東京ダートは、どう見ても仕上がり途上のアジアエクスプレスがモノの違いを見せつけた。ヘニーヒューズ産駒。完成形を早く見たい。
芝の方は、大混戦の入線も人気のオメガハートロックが、最後頭一つ抜け出した。人気薄のネオの仔を狙っていたのだが…。
マイルCS展望
富士Sを見て、スワンS次第だなと思っていた。
スワンSを見て、混乱してしまった。
ならば天皇賞から、何頭出てくるのか?
これでは軸馬選定さえままならない。
ただ、天皇賞組なら狙い目の馬がいた。
トウケイヘイロー
ジャスタウェイ
コディーノ
レッドスパーダ
が、この4頭は出てきそうにない。すでに、3頭が放牧に出されている。
残るトウケイヘイローも、天皇賞の次にマイルCSに挑んでくるかもしれないから、サダムパテックがスワンSで乗り替わりになったとも勘繰ったのだが、こちらもはっきりしない。
そもそも、12月以降の中距離重賞の番組は充実しているわけで、安田記念がダメでマイルCSはいいというのでは言い訳も難しい。
レッドスパーダが出てきたら狙いたかったが。
さて、ダノンシャークとショウナンマイティが今年の中心馬なのだが、奇しくもお互い前走二桁体重減。休み明けのマイティは人気を裏切り、連続体重減で連続連対したダノンも両方とも反動が気になる。

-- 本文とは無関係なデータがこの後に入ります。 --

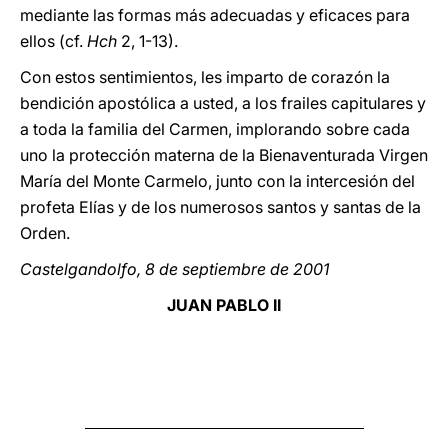
mediante las formas más adecuadas y eficaces para
ellos (cf.
Hch
2, 1-13).
Con estos sentimientos, les imparto de corazón la
bendición apostólica a usted, a los frailes capitulares y
a toda la familia del Carmen, implorando sobre cada
uno la protección materna de la Bienaventurada Virgen
María del Monte Carmelo, junto con la intercesión del
profeta Elías y de los numerosos santos y santas de la
Orden.
Castelgandolfo, 8 de septiembre de 2001
JUAN PABLO II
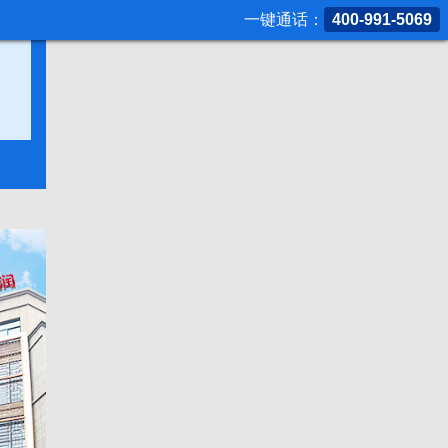
一键通话：
400-991-5069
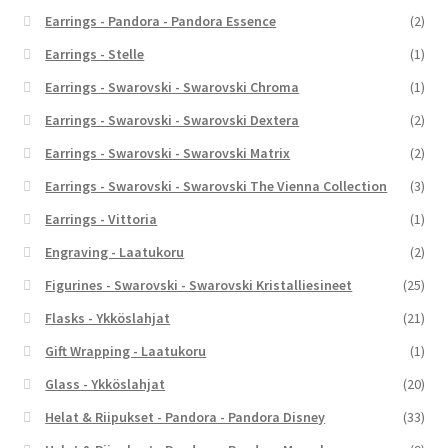
Earrings - Pandora - Pandora Essence
(2)
Earrings - Stelle
(1)
Earrings - Swarovski - Swarovski Chroma
(1)
Earrings - Swarovski - Swarovski Dextera
(2)
Earrings - Swarovski - Swarovski Matrix
(2)
Earrings - Swarovski - Swarovski The Vienna Collection
(3)
Earrings - Vittoria
(1)
Engraving - Laatukoru
(2)
Figurines - Swarovski - Swarovski Kristalliesineet
(25)
Flasks - Ykköslahjat
(21)
Gift Wrapping - Laatukoru
(1)
Glass - Ykköslahjat
(20)
Helat & Riipukset - Pandora - Pandora Disney
(33)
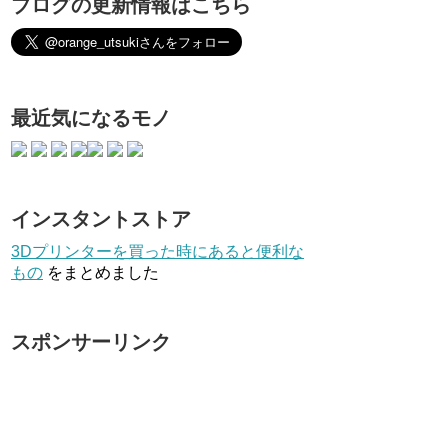
ブログの更新情報はこちら
最近気になるモノ
インスタントストア
3Dプリンターを買った時にあると便利な
もの
をまとめました
スポンサーリンク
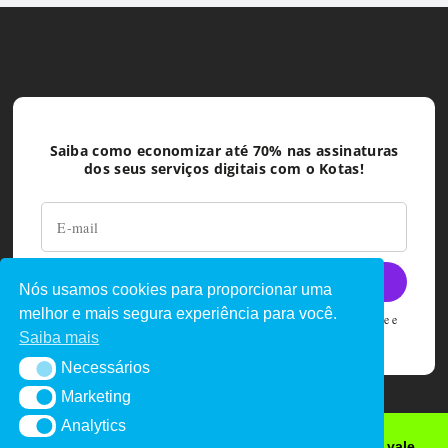
Saiba como economizar até 70% nas assinaturas
dos seus serviços digitais com o Kotas!
Nós usamos cookies para proporcionar uma
melhor e mais segura experiência para você.
Ao deixar seu e-mail você concorda com as políticas de privacidade e
termos de uso do Kotas
Saiba mais
Necessários
Necessários
Marketing
Marketing
Analytics
Analytics
Quer cupons de desconto, promoções e sorteio de vale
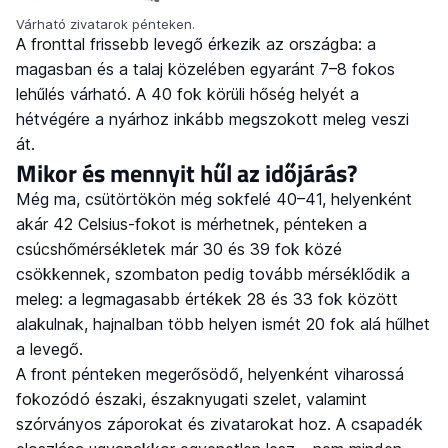
Várható zivatarok pénteken.
A fronttal frissebb levegő érkezik az országba: a
magasban és a talaj közelében egyaránt 7–8 fokos
lehűlés várható. A 40 fok körüli hőség helyét a
hétvégére a nyárhoz inkább megszokott meleg veszi
át.
Mikor és mennyit hűl az időjárás?
Még ma, csütörtökön még sokfelé 40–41, helyenként
akár 42 Celsius-fokot is mérhetnek, pénteken a
csúcshőmérsékletek már 30 és 39 fok közé
csökkennek, szombaton pedig tovább mérséklődik a
meleg: a legmagasabb értékek 28 és 33 fok között
alakulnak, hajnalban több helyen ismét 20 fok alá hűlhet
a levegő.
A front pénteken megerősödő, helyenként viharossá
fokozódó északi, északnyugati szelet, valamint
szórványos záporokat és zivatarokat hoz. A csapadék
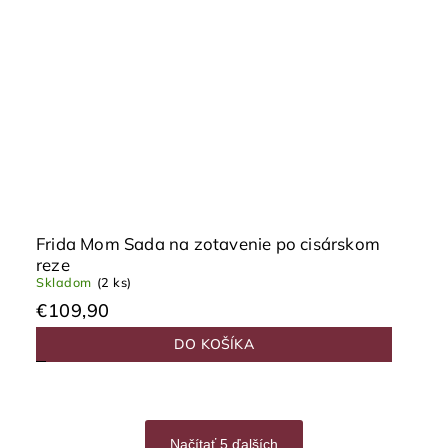
Frida Mom Sada na zotavenie po cisárskom
reze
Skladom
(2 ks)
€109,90
DO KOŠÍKA
Načítať 5 ďalších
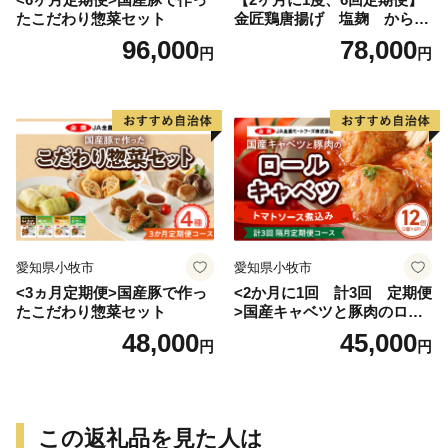
たこだわり惣菜セット
金匠鶏唐揚げ 塩麹 からあ
げ
96,000
78,000
円
円
愛知県小牧市
愛知県小牧市
<3ヵ月定期便>国産豚で作っ
<2か月に1回 計3回 定期便
たこだわり惣菜セット
>国産キャベツと豚肉のロー
ルキャベツ（6P入り）
48,000
45,000
円
円
この返礼品を見た人は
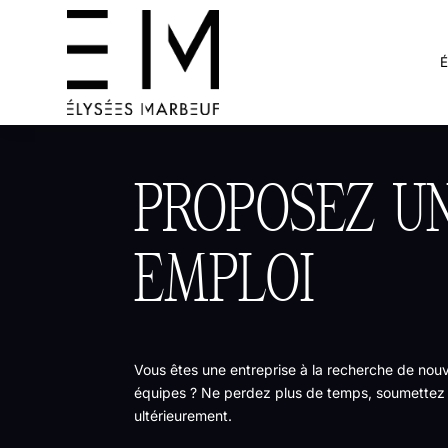
PROPOSEZ U
EMPLOI
Vous êtes une entreprise à la recherche de nouv
équipes ? Ne perdez plus de temps, soumettez 
ultérieurement.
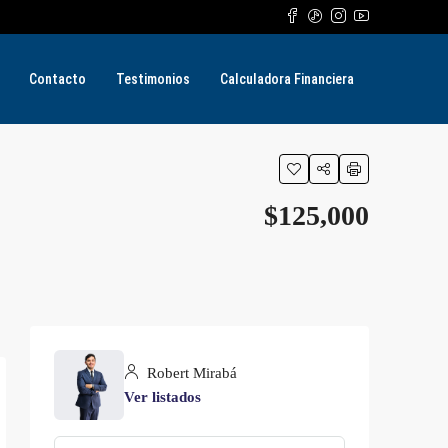
Contacto
Testimonios
Calculadora Financiera
$125,000
Robert Mirabá
Ver listados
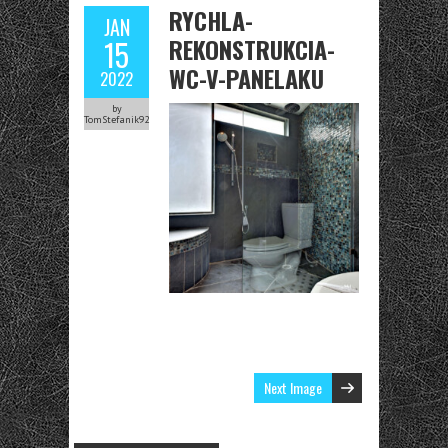
RYCHLA-
JAN
REKONSTRUKCIA-
15
WC-V-PANELAKU
2022
by
TomStefanik92
Next Image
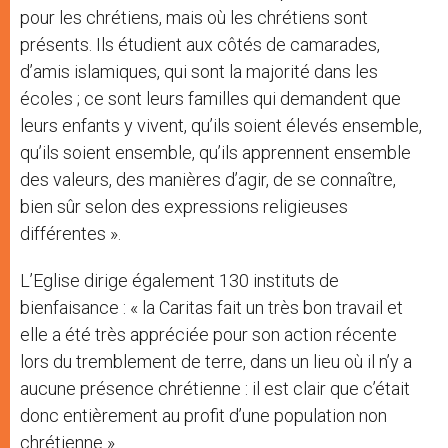
pour les chrétiens, mais où les chrétiens sont
présents. Ils étudient aux côtés de camarades,
d’amis islamiques, qui sont la majorité dans les
écoles ; ce sont leurs familles qui demandent que
leurs enfants y vivent, qu’ils soient élevés ensemble,
qu’ils soient ensemble, qu’ils apprennent ensemble
des valeurs, des manières d’agir, de se connaître,
bien sûr selon des expressions religieuses
différentes ».
L’Eglise dirige également 130 instituts de
bienfaisance : « la Caritas fait un très bon travail et
elle a été très appréciée pour son action récente
lors du tremblement de terre, dans un lieu où il n’y a
aucune présence chrétienne : il est clair que c’était
donc entièrement au profit d’une population non
chrétienne ».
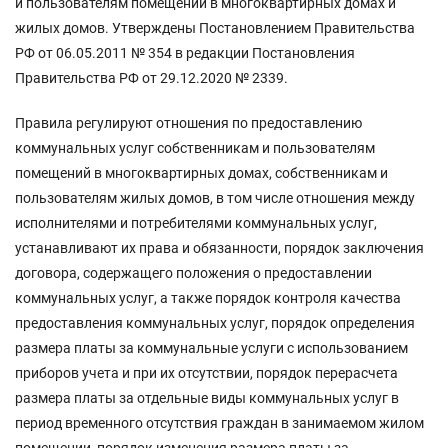
и пользователям помещений в многоквартирных домах и
жилых домов. Утверждены Постановлением Правительства
РФ от 06.05.2011 № 354 в редакции Постановления
Правительства РФ от 29.12.2020 № 2339.
Правила регулируют отношения по предоставлению
коммунальных услуг собственникам и пользователям
помещений в многоквартирных домах, собственникам и
пользователям жилых домов, в том числе отношения между
исполнителями и потребителями коммунальных услуг,
устанавливают их права и обязанности, порядок заключения
договора, содержащего положения о предоставлении
коммунальных услуг, а также порядок контроля качества
предоставления коммунальных услуг, порядок определения
размера платы за коммунальные услуги с использованием
приборов учета и при их отсутствии, порядок перерасчета
размера платы за отдельные виды коммунальных услуг в
период временного отсутствия граждан в занимаемом жилом
помещении, порядок изменения размера платы за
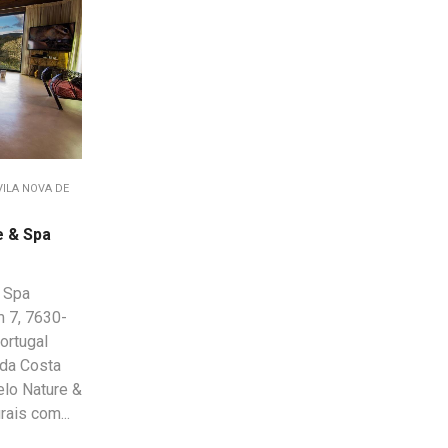
ILA NOVA DE
e & Spa
 Spa
 7, 7630-
ortugal
 da Costa
elo Nature &
ais com...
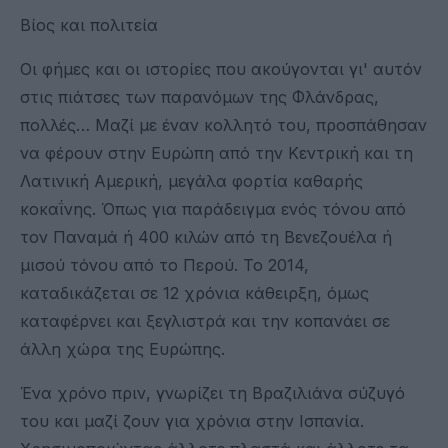
Βίος και πολιτεία
Οι φήμες και οι ιστορίες που ακούγονται γι' αυτόν
στις πιάτσες των παρανόμων της Φλάνδρας,
πολλές… Μαζί με έναν κολλητό του, προσπάθησαν
να φέρουν στην Ευρώπη από την Κεντρική και τη
Λατινική Αμερική, μεγάλα φορτία καθαρής
κοκαΐνης. Όπως για παράδειγμα ενός τόνου από
τον Παναμά ή 400 κιλών από τη Βενεζουέλα ή
μισού τόνου από το Περού. Το 2014,
καταδικάζεται σε 12 χρόνια κάθειρξη, όμως
καταφέρνει και ξεγλιστρά και την κοπανάει σε
άλλη χώρα της Ευρώπης.
Ένα χρόνο πριν, γνωρίζει τη Βραζιλιάνα σύζυγό
του και μαζί ζουν για χρόνια στην Ισπανία.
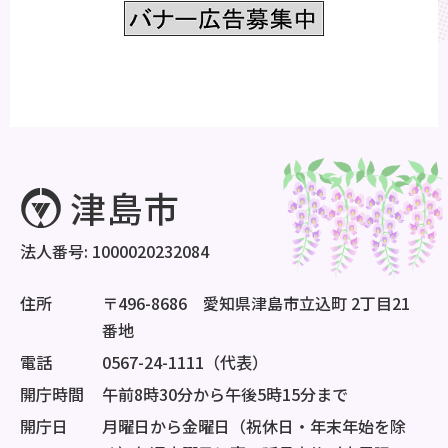
法人番号: 1000020232084
住所
〒496-8686 愛知県津島市立込町 2丁目21
番地
電話
0567-24-1111（代表）
開庁時間
午前8時30分から午後5時15分まで
開庁日
月曜日から金曜日（祝休日・年末年始を除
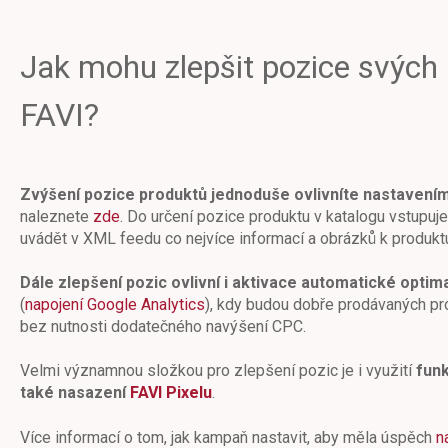
Jak mohu zlepšit pozice svých
FAVI?
Zvýšení pozice produktů jednoduše ovlivníte nastavení
naleznete
zde
. Do určení pozice produktu v katalogu vstupuje
uvádět v XML feedu co nejvíce informací a obrázků k produkt
Dále zlepšení pozic ovlivní i aktivace automatické optim
(
napojení Google Analytics
), kdy budou dobře prodávaných p
bez nutnosti dodatečného navýšení CPC.
Velmi významnou složkou pro zlepšení pozic je i využití
fun
také nasazení
FAVI Pixelu
.
Více informací o tom, jak kampaň nastavit, aby měla úspěch
n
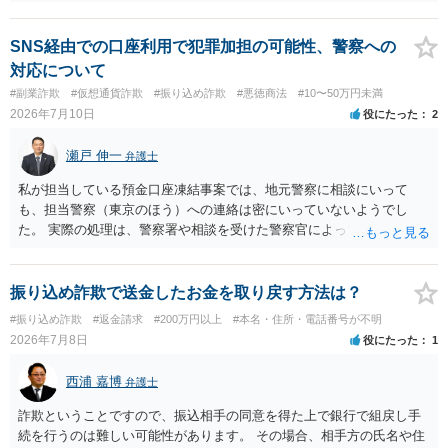
ば、最寄りの消費生活センターや自治体の無料法律相談等で、実際の
画面を見て貰いながらアドバイスう受けた方が確実です。
SNS経由での口座利用で犯罪加担の可能性、警察への
対応について
#副業詐欺
#仮想通貨詐欺
#振り込め詐欺
#悪徳商法
#10〜50万円未満
2026年7月10日
役にたった
2
瀬戸 伸一
弁護士
私が担当している預金口座凍結事案では、地元警察に相談にいって
も、担当警察（東京のほう）への連絡は密にいっていないようでし
た。 実際の処理は、警察署や相談を受けた警察官によってだいぶ変わ
ると思われます。 不安があれば、費用はかかりますが、警察対応につ
いて弁護士に依頼を検討されてください。
振り込め詐欺で送金したお金を取り戻す方法は？
#振り込め詐欺
#返金請求
#200万円以上
#本名・住所・電話番号が不明
2026年7月8日
役にたった
1
西浦 嘉博
弁護士
詐欺ということですので、振込相手の同意を得た上で銀行で組戻し手
続を行うのは難しい可能性があります。 その場合、相手方の氏名や住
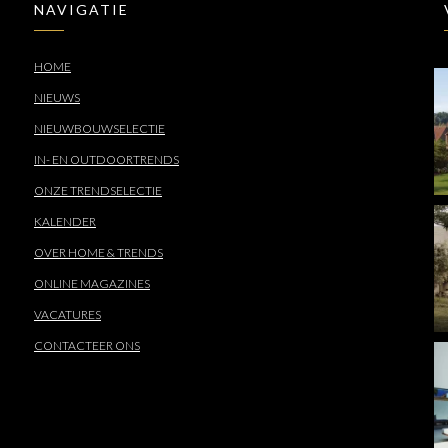
NAVIGATIE
HOME
NIEUWS
NIEUWBOUWSELECTIE
IN- EN OUTDOORTRENDS
ONZE TRENDSELECTIE
KALENDER
OVER HOME & TRENDS
ONLINE MAGAZINES
VACATURES
CONTACTEER ONS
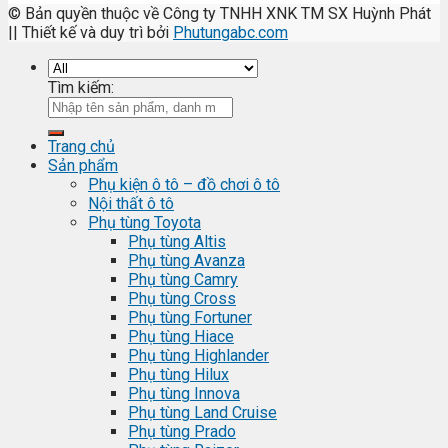
© Bản quyền thuộc về Công ty TNHH XNK TM SX Huỳnh Phát
|| Thiết kế và duy trì bởi
Phutungabc.com
Tìm kiếm:
Trang chủ
Sản phẩm
Phụ kiện ô tô – đồ chơi ô tô
Nội thất ô tô
Phụ tùng Toyota
Phụ tùng Altis
Phụ tùng Avanza
Phụ tùng Camry
Phụ tùng Cross
Phụ tùng Fortuner
Phụ tùng Hiace
Phụ tùng Highlander
Phụ tùng Hilux
Phụ tùng Innova
Phụ tùng Land Cruise
Phụ tùng Prado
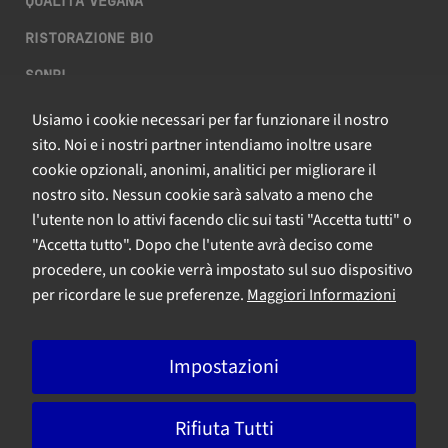
QUALITÀ VEGANA
RISTORAZIONE BIO
SQNPI
Usiamo i cookie necessari per far funzionare il nostro
QCERTIFICAZIONI S.R.L. A SOCIO UNICO
sito. Noi e i nostri partner intendiamo inoltre usare
cookie opzionali, anonimi, analitici per migliorare il
Via Paolo Frajese, 37 – 53100 Siena
nostro sito. Nessun cookie sarà salvato a meno che
tel. +39 0577 327234 - fax +39 0577 329907 -
Contattaci
l'utente non lo attivi facendo clic sui tasti "Accetta tutti" o
P.IVA n. 01273640522
"Accetta tutto". Dopo che l'utente avrà deciso come
Capitale Sociale € 90.000,00 i.v.
procedere, un cookie verrà impostato sul suo dispositivo
Iscrizione Registro delle imprese di Siena n. 01273640522, REA n.
per ricordare le sue preferenze.
Maggiori Informazioni
134249
Impostazioni
A Bureau Veritas Company
Rifiuta Tutti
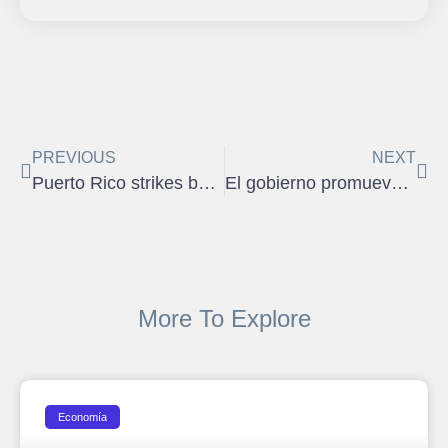
PREVIOUS
NEXT
Puerto Rico strikes back
El gobierno promueve Zonas de Oportunidad
More To Explore
Economía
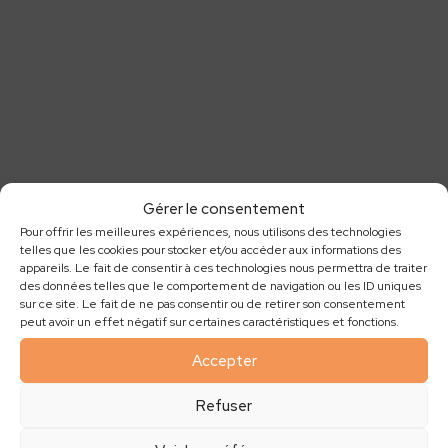
Gérer le consentement
Pour offrir les meilleures expériences, nous utilisons des technologies
telles que les cookies pour stocker et/ou accéder aux informations des
appareils. Le fait de consentir à ces technologies nous permettra de traiter
des données telles que le comportement de navigation ou les ID uniques
sur ce site. Le fait de ne pas consentir ou de retirer son consentement
peut avoir un effet négatif sur certaines caractéristiques et fonctions.
Accepter
Refuser
Inscription à la Newsletter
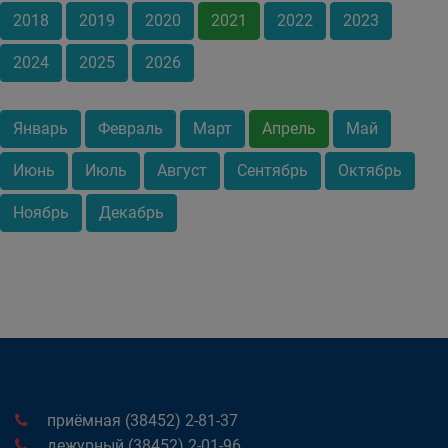
2018
2019
2020
2021
2022
2023
2024
2025
2026
Январь
Февраль
Март
Апрель
Май
Июнь
Июль
Август
Сентябрь
Октябрь
Ноябрь
Декабрь
приёмная (38452) 2-81-37
дежурный (38452) 2-01-96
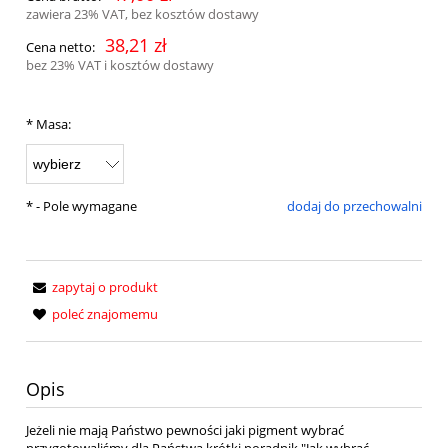
zawiera 23% VAT, bez kosztów dostawy
38,21 zł
Cena netto:
bez 23% VAT i kosztów dostawy
*
Masa:
*
- Pole wymagane
dodaj do przechowalni
zapytaj o produkt
poleć znajomemu
Opis
Jeżeli nie mają Państwo pewności jaki pigment wybrać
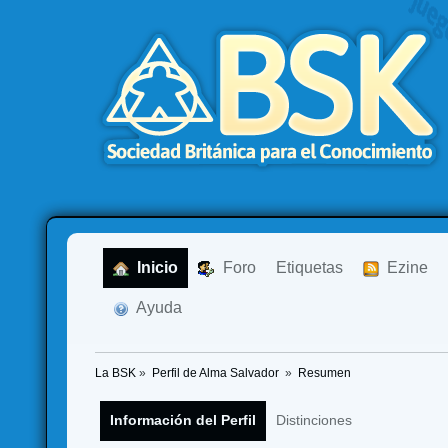
  Inicio
  Foro
Etiquetas
  Ezine
  Ayuda
La BSK
»
Perfil de Alma Salvador 
»
Resumen
Información del Perfil
Distinciones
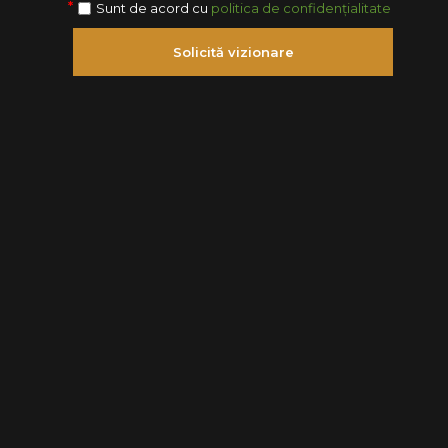
Sunt de acord cu
politica de confidențialitate
Solicită vizionare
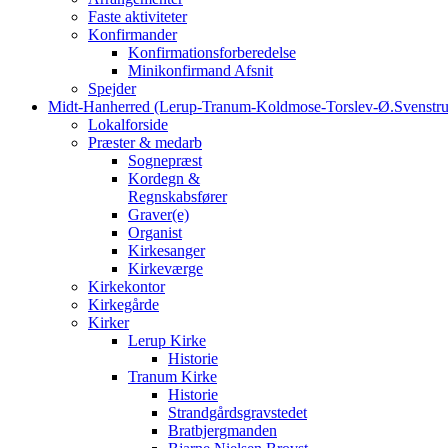
Faste aktiviteter
Konfirmander
Konfirmationsforberedelse
Minikonfirmand Afsnit
Spejder
Midt-Hanherred (Lerup-Tranum-Koldmose-Torslev-Ø.Svenstru
Lokalforside
Præster & medarb
Sognepræst
Kordegn &
Regnskabsfører
Graver(e)
Organist
Kirkesanger
Kirkeværge
Kirkekontor
Kirkegårde
Kirker
Lerup Kirke
Historie
Tranum Kirke
Historie
Strandgårdsgravstedet
Bratbjergmanden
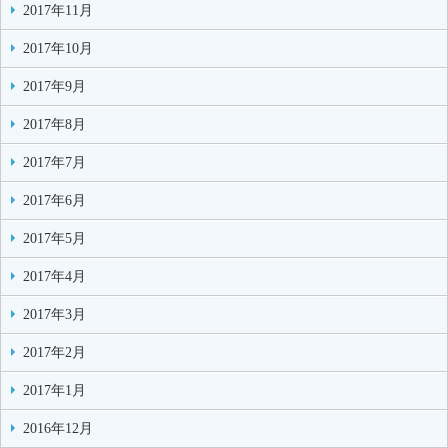
2017年11月
2017年10月
2017年9月
2017年8月
2017年7月
2017年6月
2017年5月
2017年4月
2017年3月
2017年2月
2017年1月
2016年12月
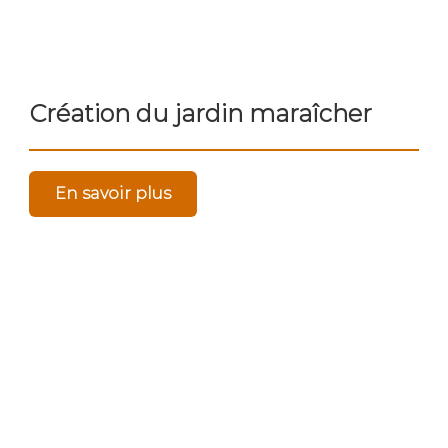
Création du jardin maraîcher
En savoir plus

それにカレンブラックヒルは休み明け。スワンSもGⅠ実績馬の凡走で波乱では、枠や馬場状態もかなり結果に影響してきそうだ。
エクセラントカーヴやレッドオーヴァルなど、古馬オープンのキャリアが浅い牝馬への期待感はあるが、ブルーメンブラッドみたいに劇的な成長があるとも思えない。
そういう意味では、人気薄に狙いを絞るのも面白いか。
リルダヴァル
…重賞未勝利も京都3勝。
ダイワマッジョーレ
…実質初の休み明けで2着。常に上がり3F出走馬上位。
ラトルスネーク
…休み明け激走後の中一週で凡走。ナスルーラ偏重の血統構成はウオッカと同じ。
万券狙いでいきたい。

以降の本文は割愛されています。